Task brief: Check each line of the records for "Langlebigkeit"; collect those that have it.

Data extracts:
^^^^^^^^
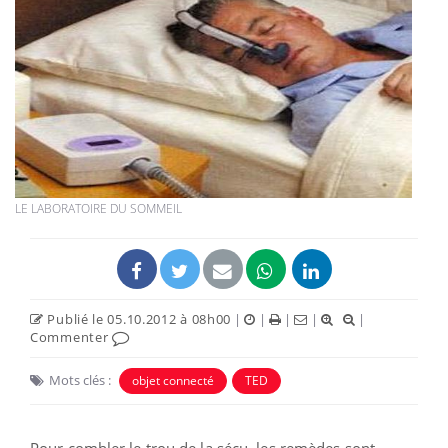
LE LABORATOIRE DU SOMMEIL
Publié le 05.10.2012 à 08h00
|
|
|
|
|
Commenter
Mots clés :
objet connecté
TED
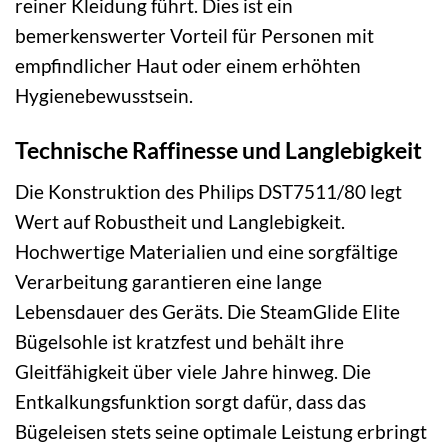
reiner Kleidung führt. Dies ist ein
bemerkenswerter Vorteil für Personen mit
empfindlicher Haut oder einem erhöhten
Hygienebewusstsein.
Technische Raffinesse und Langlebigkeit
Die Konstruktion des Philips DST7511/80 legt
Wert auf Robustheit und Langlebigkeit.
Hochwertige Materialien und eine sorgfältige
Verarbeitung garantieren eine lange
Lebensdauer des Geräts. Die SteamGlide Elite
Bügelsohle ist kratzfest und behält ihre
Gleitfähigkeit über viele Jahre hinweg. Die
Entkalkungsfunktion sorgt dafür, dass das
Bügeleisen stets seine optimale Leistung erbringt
^^^^^^^^
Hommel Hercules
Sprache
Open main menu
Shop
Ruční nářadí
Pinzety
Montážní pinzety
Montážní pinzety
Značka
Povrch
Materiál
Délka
^^^^^^^^
Task output:
Technische Raffinesse und Langlebigkeit
Wert auf Robustheit und Langlebigkeit.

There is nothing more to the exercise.